=== Begin Enclosure ===
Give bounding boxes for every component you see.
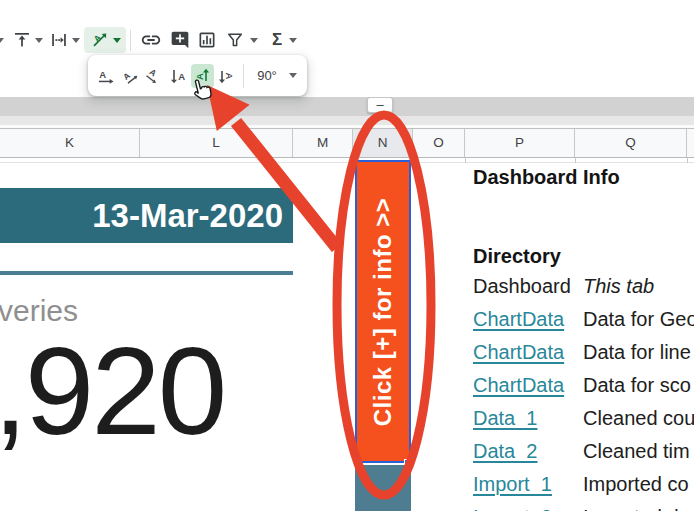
chevron-down-icon [250,38,258,43]
band-strip [0,116,694,125]
rotation-option-rotate-up[interactable]: A [191,64,214,88]
sheet-description: Data for Geo [583,308,694,331]
column-header-k[interactable]: K [0,129,140,157]
column-group-band: – [0,97,694,128]
collapse-group-button[interactable]: – [367,97,393,113]
column-header-m[interactable]: M [293,129,353,157]
divider-line [0,271,293,275]
insert-link-button[interactable] [137,27,165,53]
text-wrap-button[interactable] [47,27,71,53]
sheet-description: Imported co [583,473,689,496]
directory-list: Dashboard This tab ChartData Data for Ge… [473,270,694,511]
sheets-app-window: A Σ [0,0,694,511]
rotation-angle-dropdown[interactable] [286,64,300,88]
sheet-link[interactable]: ChartData [473,341,575,364]
insert-chart-icon [197,30,217,50]
sheet-description: This tab [583,275,654,298]
directory-row: Import_1 Imported co [473,468,694,501]
gridline [575,158,576,163]
filter-dropdown[interactable] [248,27,260,53]
column-header-o[interactable]: O [413,129,465,157]
vertical-align-icon [12,30,32,50]
steel-blue-cell[interactable] [355,465,411,511]
date-banner-cell[interactable]: 13-Mar-2020 [0,188,293,243]
directory-row: Data_2 Cleaned tim [473,435,694,468]
directory-row: ChartData Data for sco [473,369,694,402]
sheet-description: Data for line [583,341,691,364]
sheet-description: Cleaned cou [583,407,694,430]
column-header-n[interactable]: N [353,129,413,157]
directory-row: Dashboard This tab [473,270,694,303]
sheet-grid: 13-Mar-2020 veries ,920 Click [+] for in… [0,158,694,511]
directory-row: ChartData Data for line [473,336,694,369]
svg-text:A: A [147,66,158,78]
sheet-link[interactable]: Import_1 [473,473,575,496]
gridline [465,158,466,163]
directory-row: ChartData Data for Geo [473,303,694,336]
column-header-partial[interactable] [687,129,694,157]
tilt-up-icon: A [120,66,140,86]
svg-text:A: A [91,33,102,44]
filter-icon [225,30,245,50]
text-wrap-dropdown[interactable] [70,27,82,53]
sheet-link[interactable]: ChartData [473,308,575,331]
stack-vertically-icon: A [168,66,188,86]
insert-comment-button[interactable] [166,27,194,53]
metric-value: ,920 [0,328,224,453]
sheet-description: Cleaned tim [583,440,690,463]
column-header-row: K L M N O P Q [0,128,694,158]
menu-divider [243,64,244,88]
rotate-up-icon: A [192,66,212,86]
directory-row: Data_1 Cleaned cou [473,402,694,435]
rotation-option-rotate-down[interactable]: A [215,64,238,88]
sheet-description: Imported d [583,506,679,511]
svg-text:A: A [178,71,185,82]
text-rotation-icon: A [90,30,110,50]
svg-text:A: A [194,73,205,80]
vertical-cell-text: Click [+] for info >> [369,197,397,426]
rotation-option-tilt-none[interactable]: A [95,64,118,88]
sheet-link[interactable]: Import_2 [473,506,575,511]
chevron-down-icon [0,38,4,43]
svg-text:A: A [121,70,132,82]
vertical-align-dropdown[interactable] [33,27,45,53]
rotation-option-tilt-down[interactable]: A [143,64,166,88]
text-wrap-icon [49,30,69,50]
rotation-option-tilt-up[interactable]: A [119,64,142,88]
toolbar-divider [130,30,131,51]
chevron-down-icon [113,38,121,43]
sheet-link[interactable]: Data_1 [473,407,575,430]
rotation-option-stack-vertically[interactable]: A [167,64,190,88]
gridline [0,162,694,163]
tilt-down-icon: A [144,66,164,86]
selected-note-cell[interactable]: Click [+] for info >> [355,160,411,463]
gridline [687,158,688,163]
functions-dropdown[interactable] [287,27,299,53]
link-icon [140,29,162,51]
rotation-angle-value[interactable]: 90° [249,68,285,83]
vertical-align-button[interactable] [10,27,34,53]
text-rotation-button[interactable]: A [84,27,126,53]
sheet-link[interactable]: ChartData [473,374,575,397]
directory-row: Import_2 Imported d [473,501,694,511]
insert-chart-button[interactable] [193,27,221,53]
chevron-down-icon [289,38,297,43]
sheet-name: Dashboard [473,275,575,298]
info-panel-title: Dashboard Info [473,166,620,189]
directory-heading: Directory [473,245,561,268]
create-filter-button[interactable] [221,27,249,53]
partial-dropdown-caret[interactable] [0,27,6,53]
column-header-p[interactable]: P [465,129,575,157]
chevron-down-icon [289,73,297,78]
chevron-down-icon [72,38,80,43]
column-header-q[interactable]: Q [575,129,687,157]
svg-text:A: A [224,72,235,79]
chevron-down-icon [35,38,43,43]
column-header-l[interactable]: L [140,129,293,157]
sheet-description: Data for sco [583,374,691,397]
tilt-none-icon: A [96,66,116,86]
text-rotation-menu: A A A A A [88,55,307,96]
sheet-link[interactable]: Data_2 [473,440,575,463]
insert-comment-icon [170,30,190,50]
sum-icon: Σ [272,27,282,53]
=== End Enclosure ===
### ABOUT THIS TASK
In the records, count every line that includes "Cleaned" and give the count alone.

### TASK RESPONSE
4